Album Review: Joey Bada$$ - 'All-Amerikkkan Bada$$' - Black Squirrel Entertainment
Black Squirrel Entertainment

Album Review: Joey Bada$$ – ‘All-Amerikkkan Bada$$’

 

Album: All-Amerikkkan Bada$$
Artist: Joey Bada$$
Label: Cinematic/Pro Era
Release: April 7, 2017
Rating:

 

Joey Bada$$ has carved out an enviable niche for himself in hip-hop.

The torchbearing figurehead of New York’s boom-bap revival has emerged as one of the genre’s eminent traditionalists, extolling the virtues of “real rap” in the face of hip-hop’s imminent identity crisis.

Joey’s reverence for this perceived classical approach to hip-hop comes to a prickly head on his latest release, All-Amerikkkan Bada$$.

All-Amerikkkan Bada$$ is a lush, enjoyable vintage hip-hop album; from the funky stomp of “Temptation” to the haunting posse cut, “Ring the Alarm;” there are plenty of great moments scattered throughout its 50 minutes. But this enjoyment is largely skin-deep – under the vibrant soundscape, All-Amerikkkan Bada$$ is an album fraught with conflict.

All Amerikkkan Bada$$ is perpetually at odds with itself.  The general dissonance of both the production and the writing feels more like a mixtape of throwaways than a complete album. The lack of cohesion begins to feel less like an artistic choice and more like Joey Bada$$ struggling to find his footing in the rap canon.

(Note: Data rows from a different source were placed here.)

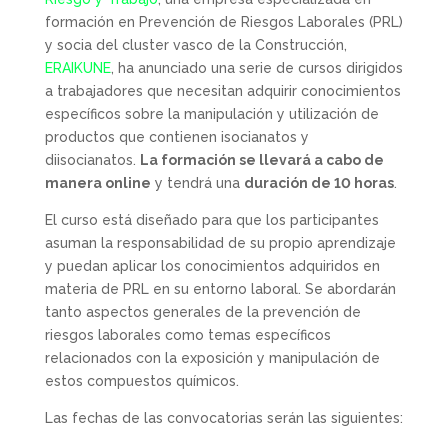
formación en Prevención de Riesgos Laborales (PRL)
y socia del cluster vasco de la Construcción,
ERAIKUNE
, ha anunciado una serie de cursos dirigidos
a trabajadores que necesitan adquirir conocimientos
específicos sobre la manipulación y utilización de
productos que contienen isocianatos y
diisocianatos.
La formación se llevará a cabo de
manera online
y tendrá una
duración de 10 horas
.
El curso está diseñado para que los participantes
asuman la responsabilidad de su propio aprendizaje
y puedan aplicar los conocimientos adquiridos en
materia de PRL en su entorno laboral. Se abordarán
tanto aspectos generales de la prevención de
riesgos laborales como temas específicos
relacionados con la exposición y manipulación de
estos compuestos químicos.
Las fechas de las convocatorias serán las siguientes: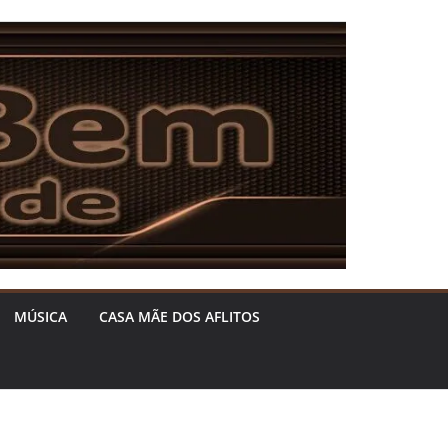
MÚSICA
CASA MÃE DOS AFLITOS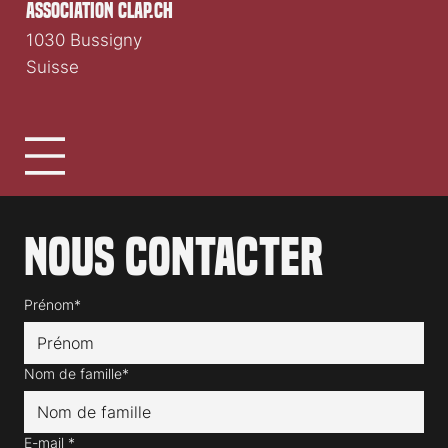
association clap.ch
1030 Bussigny
Suisse
Nous contacter
Prénom*
Nom de famille*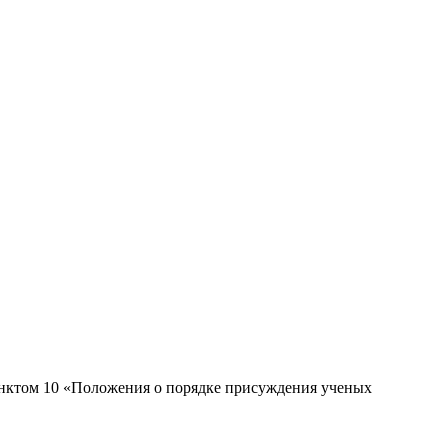
унктом 10 «Положения о порядке присуждения ученых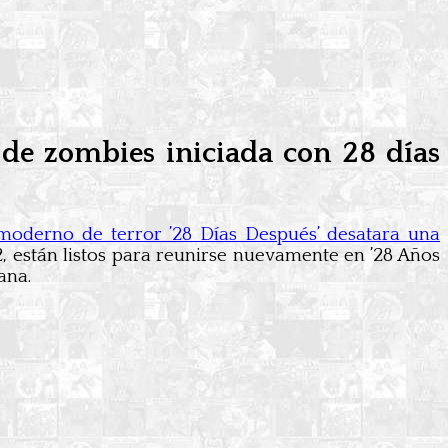
 de zombies iniciada con 28 días
moderno de terror ’28 Días Después’ desatara una
, están listos para reunirse nuevamente en ’28 Años
ana.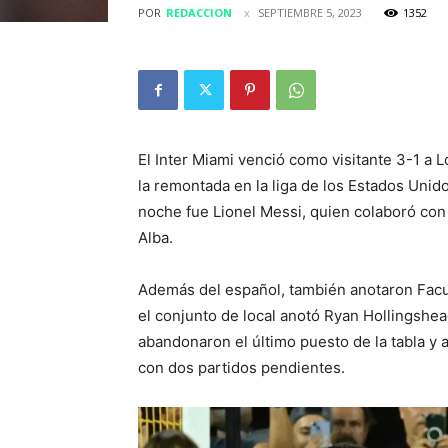
POR
REDACCION
SEPTIEMBRE 5, 2023
1352
El Inter Miami venció como visitante 3-1 a
la remontada en la liga de los Estados Uni
noche fue Lionel Messi, quien colaboró con d
Alba.
Además del español, también anotaron Facu
el conjunto de local anotó Ryan Hollingshead
abandonaron el último puesto de la tabla y 
con dos partidos pendientes.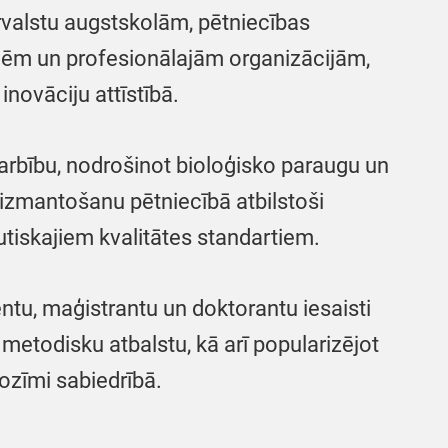
rvalstu augstskolām, pētniecības
ādēm un profesionālajām organizācijām,
inovāciju attīstībā.
rbību, nodrošinot bioloģisko paraugu un
 izmantošanu pētniecībā atbilstoši
tiskajiem kvalitātes standartiem.
ntu, maģistrantu un doktorantu iesaisti
 metodisku atbalstu, kā arī popularizējot
ozīmi sabiedrībā.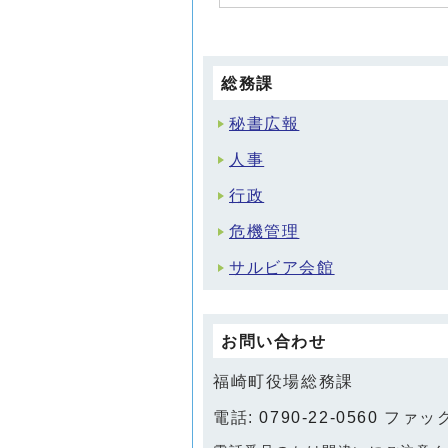
総務課
秘書広報
人事
行政
危機管理
サルビア会館
お問い合わせ
福崎町役場総務課
電話:
0790-22-0560
ファックス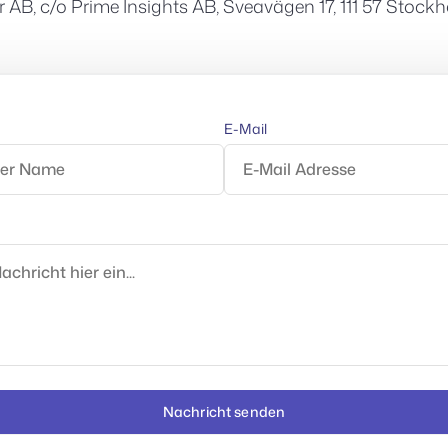
r AB, c/o Prime Insights AB, Sveavägen 17, 111 57 Stoc
E-Mail
Nachricht senden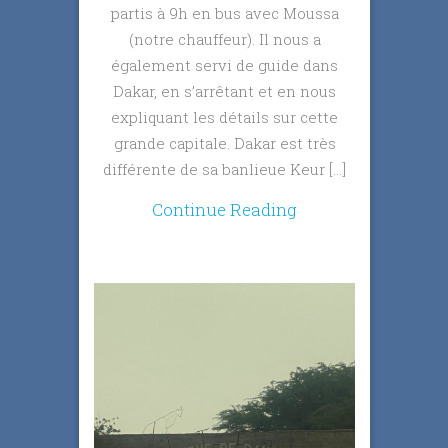
partis à 9h en bus avec Moussa
(notre chauffeur). Il nous a
également servi de guide dans
Dakar, en s’arrêtant et en nous
expliquant les détails sur cette
grande capitale. Dakar est très
différente de sa banlieue Keur […]
Continue Reading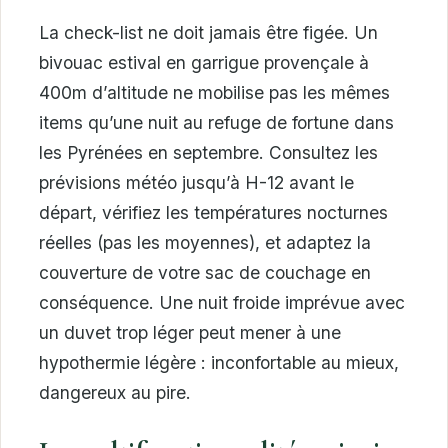
La check-list ne doit jamais être figée. Un
bivouac estival en garrigue provençale à
400m d’altitude ne mobilise pas les mêmes
items qu’une nuit au refuge de fortune dans
les Pyrénées en septembre. Consultez les
prévisions météo jusqu’à H-12 avant le
départ, vérifiez les températures nocturnes
réelles (pas les moyennes), et adaptez la
couverture de votre sac de couchage en
conséquence. Une nuit froide imprévue avec
un duvet trop léger peut mener à une
hypothermie légère : inconfortable au mieux,
dangereux au pire.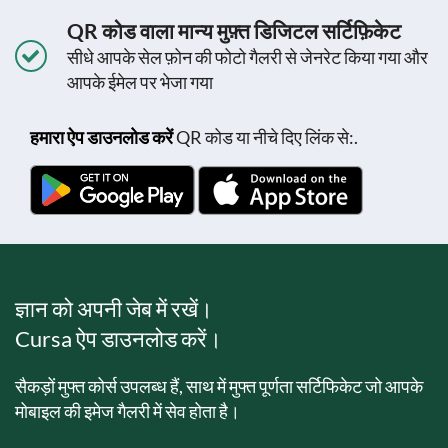
QR कोड वाला मान्य मुफ़्त डिजिटल सर्टिफ़िकेट
सीधे आपके सेल फ़ोन की फोटो गैलरी से जेनरेट किया गया और
आपके ईमेल पर भेजा गया
हमारा ऐप डाउनलोड करें
QR कोड या नीचे दिए लिंक से:.
ज्ञान को अपनी जेब में रखें।
Cursa ऐप डाउनलोड करें।
सैकड़ों मुफ्त कोर्स उपलब्ध हैं, साथ में मुफ्त पूर्णता सर्टिफिकेट जो आपके
मोबाइल की इमेज गैलरी में सेव होता है।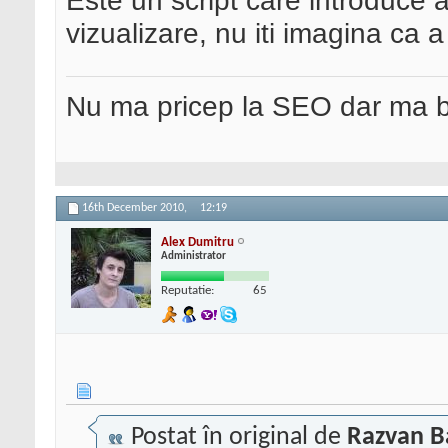
Este un script care introduce 
vizualizare, nu iti imagina ca a
Nu ma pricep la SEO dar ma 
16th December 2010,
12:19
Alex Dumitru
Administrator
Reputatie:
65
Postat în original de
Razvan 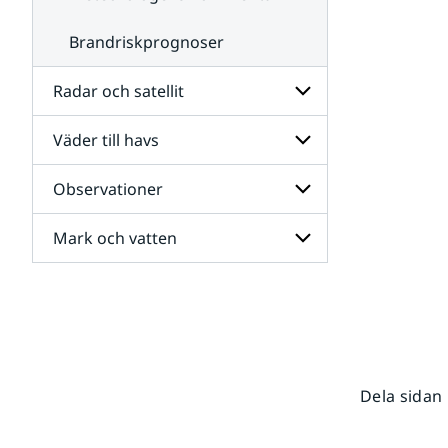
Brandriskprognoser
Radar och satellit
Väder till havs
Undersidor
för
Radar
Observationer
Undersidor
och
för
satellit
Väder
Mark och vatten
Undersidor
till
för
havs
Observationer
Undersidor
för
Mark
och
vatten
Dela sidan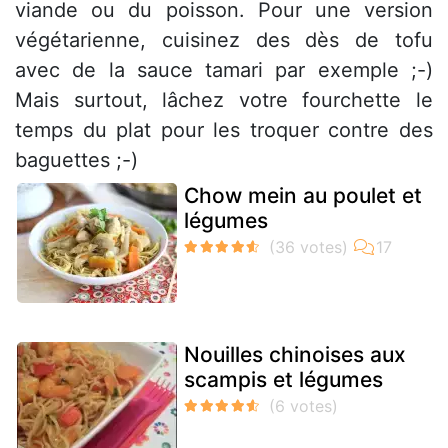
viande ou du poisson. Pour une version
végétarienne, cuisinez des dès de tofu
avec de la sauce tamari par exemple ;-)
Mais surtout, lâchez votre fourchette le
temps du plat pour les troquer contre des
baguettes ;-)
Chow mein au poulet et
légumes
Nouilles chinoises aux
scampis et légumes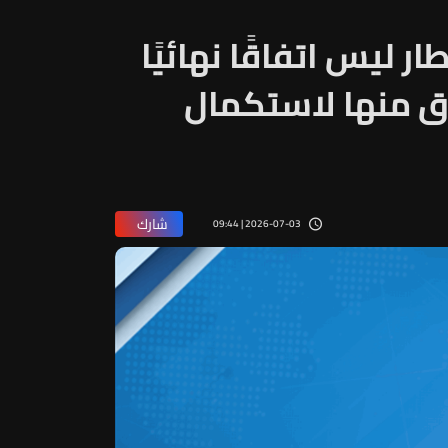
ار ليس اتفاقًا نهائيًا
ق منها لاستكمال
شارك
2026-07-03 | 09:44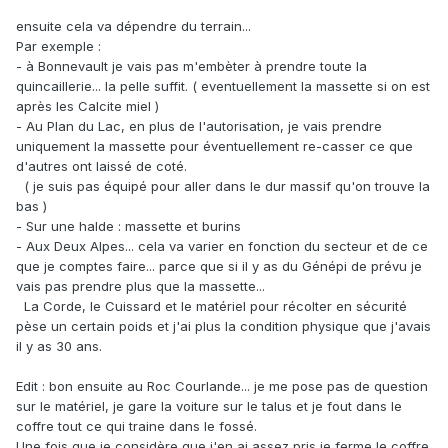
ensuite cela va dépendre du terrain...
Par exemple
:
-
à Bonnevault je vais pas m'embèter à prendre toute la
quincaillerie... la pelle suffit. ( eventuellement la massette si on est
après les Calcite miel )
- Au Plan du Lac, en plus de l'autorisation, je vais prendre
uniquement la massette pour éventuellement re-casser ce que
d'autres ont laissé de coté.
( je suis pas équipé pour aller dans le dur massif qu'on trouve la
bas )
- Sur une halde : massette et burins
- Aux Deux Alpes... cela va varier en fonction du secteur et de ce
que je comptes faire... parce que si il y as du Génépi de prévu je
vais pas prendre plus que la massette...
La Corde, le Cuissard et le matériel pour récolter en sécurité
pèse un certain poids et j'ai plus la condition physique que j'avais
il y as 30 ans.
Edit : bon ensuite au Roc Courlande... je me pose pas de question
sur le matériel, je gare la voiture sur le talus et je fout dans le
coffre tout ce qui traine dans le fossé.
Une fois que je considère que j'en ai assez pris je ferme le coffre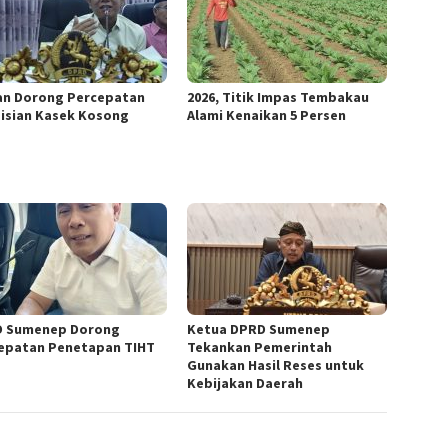
n Dorong Percepatan
2026, Titik Impas Tembakau
isian Kasek Kosong
Alami Kenaikan 5 Persen
 Sumenep Dorong
Ketua DPRD Sumenep
epatan Penetapan TIHT
Tekankan Pemerintah
Gunakan Hasil Reses untuk
Kebijakan Daerah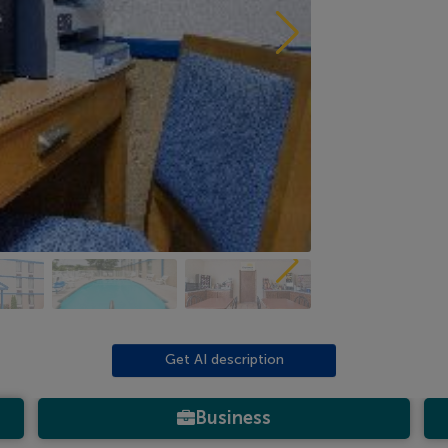
Get AI description
Business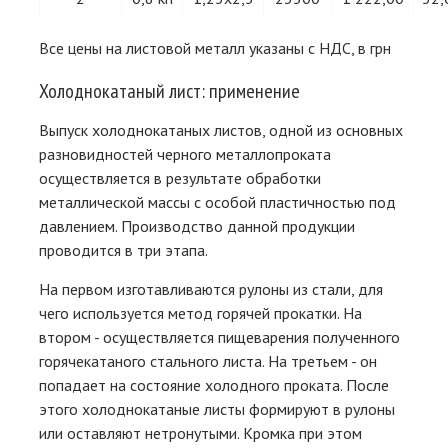
Все цены на листовой металл указаны с НДС, в грн
Холоднокатаный лист: применение
Выпуск холоднокатаных листов, одной из основных
разновидностей черного металлопроката
осуществляется в результате обработки
металлической массы с особой пластичностью под
давлением. Производство данной продукции
проводится в три этапа.
На первом изготавливаются рулоны из стали, для
чего используется метод горячей прокатки. На
втором - осуществляется пищеварения полученного
горячекатаного стального листа. На третьем - он
попадает на состояние холодного проката. После
этого холоднокатаные листы формируют в рулоны
или оставляют нетронутыми. Кромка при этом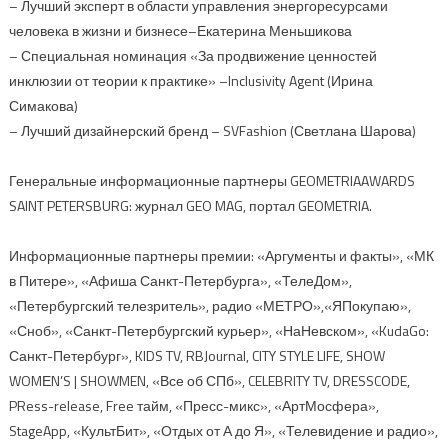
– Лучший эксперт в области управления энергоресурсами
человека в жизни и бизнесе–Екатерина Меньшикова
– Специальная номинация «За продвижение ценностей
инклюзии от теории к практике» –Inclusivity Agent (Ирина
Симакова)
– Лучший дизайнерский бренд – SVFashion (Светлана Шарова)
Генеральные информационные партнеры GEOMETRIAAWARDS
SAINT PETERSBURG: журнал GEO MAG, портал GEOMETRIA.
Информационные партнеры премии: «Аргументы и факты», «МК
в Питере», «Афиша Санкт-Петербурга», «ТелеДом»,
«Петербургский телезритель», радио «МЕТРО»,«ЯПокупаю»,
«Сноб», «Санкт-Петербургский курьер», «НаНевском», «KudaGo:
Санкт-Петербург», KIDS TV, RBJournal, CITY STYLE LIFE, SHOW
WOMЕN’S | SHOWMEN, «Все об СПб», CELEBRITY TV, DRESSCODE,
PRess-release, Free тайм, «Пресс-микс», «АртМосфера»,
StageApp, «КультБит», «Отдых от А до Я», «Телевидение и радио»,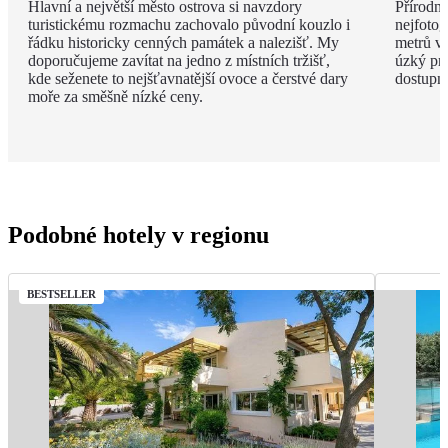
Hlavní a největší město ostrova si navzdory
Přírodní
turistickému rozmachu zachovalo původní kouzlo i
nejfotog
řádku historicky cenných památek a nalezišť. My
metrů v
doporučujeme zavítat na jedno z místních tržišť,
úzký pru
kde seženete to nejšťavnatější ovoce a čerstvé dary
dostupné
moře za směšně nízké ceny.
Podobné hotely v regionu
BESTSELLER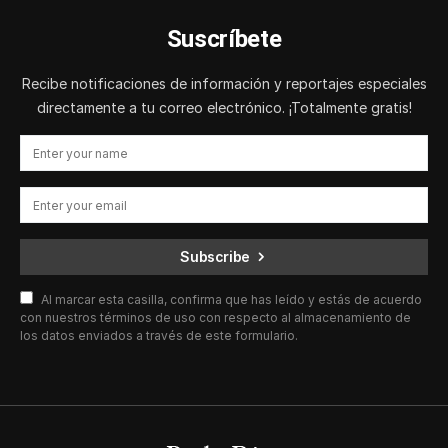
Suscríbete
Recibe notificaciones de información y reportajes especiales
directamente a tu correo electrónico. ¡Totalmente gratis!
Subscribe
Al marcar esta casilla, confirma que has leído y estás de acuerdo
con nuestros términos de uso con respecto al almacenamiento de
los datos enviados a través de este formulario.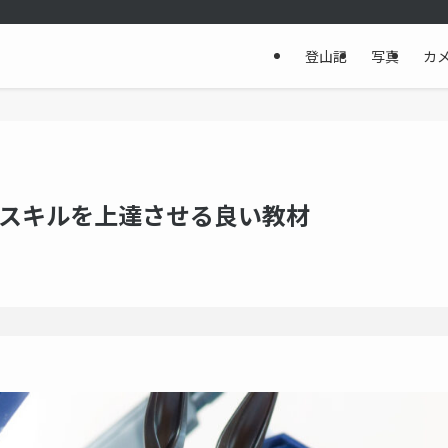
登山記
写真
カ
スキルを上達させる良い教材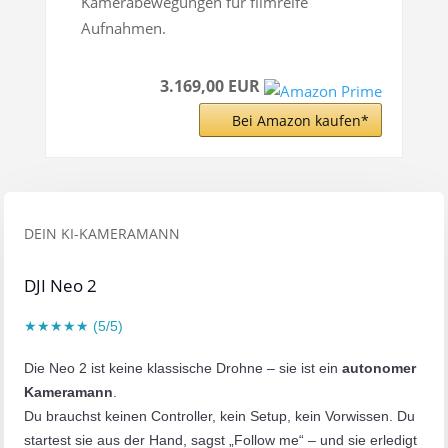
Kamerabewegungen für filmreife
Aufnahmen.
3.169,00 EUR
Bei Amazon kaufen*
DEIN KI-KAMERAMANN
DJI Neo 2
★★★★★ (5/5)
Die Neo 2 ist keine klassische Drohne – sie ist ein
autonomer
Kameramann
.
Du brauchst keinen Controller, kein Setup, kein Vorwissen. Du
startest sie aus der Hand, sagst „Follow me“ – und sie erledigt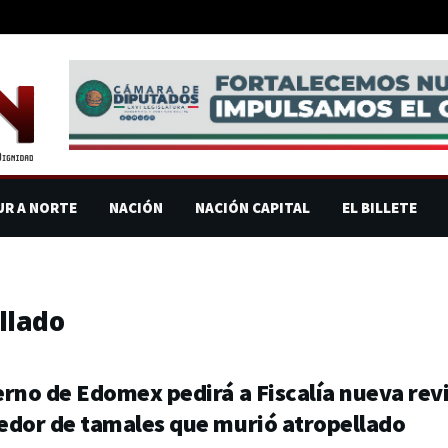
UR A NORTE
NACIÓN
NACIÓN CAPITAL
EL BILLETE
llado
rno de Edomex pedirá a Fiscalía nueva revi
edor de tamales que murió atropellado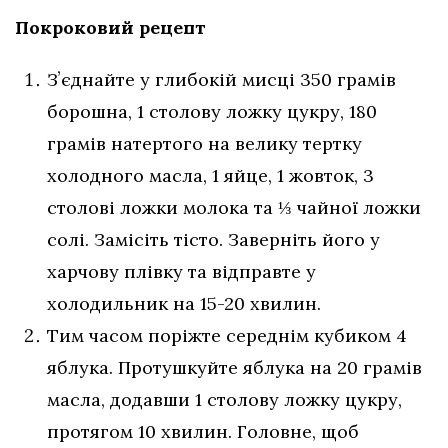
Покроковий рецепт
Зʼєднайте у глибокій мисці 350 грамів
борошна, 1 столову ложку цукру, 180
грамів натертого на велику тертку
холодного масла, 1 яйце, 1 жовток, 3
столові ложки молока та ⅓ чайної ложки
солі. Замісіть тісто. Заверніть його у
харчову плівку та відправте у
холодильник на 15-20 хвилин.
Тим часом поріжте середнім кубиком 4
яблука. Протушкуйте яблука на 20 грамів
масла, додавши 1 столову ложку цукру,
протягом 10 хвилин. Головне, щоб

The production is minimal yet exciting, mingling classic breaks with complex melodies and off-the-wall sampling. Longtime collaborator Kirk Knight, along with new faces like DJ Khali and 1-900, craft a mesmerisingly old-school backdrop for Joey and company’s bars.

While Joey is very much the star of the show here, there is a sizable pool of features that drop in throughout the album to add much-needed depth to the verses. In particular, ScHoolboy Q’s incendiary verse on “Rockabye Baby” and Meechy Darko’s madcap intensity as he handles hook duty on “Ring the Alarm” stand out as some of the album’s strongest moments.

Ultimately, where All-Amerikkan Bada$$ falls short is in its heavyhandedness. Joey’s message has become more important and all-consuming than his delivery, and he lets his elder statesman sensibilities get in the way of making an engaging, resonant rap album. His work has always been outspoken and laden with white-hot social critique, but up until now, his preachiness was kept in check by a keen sense of self-awareness. On All-Amerikkkan Bada$$, Joey Bada$$ seems to have bought into his own hype.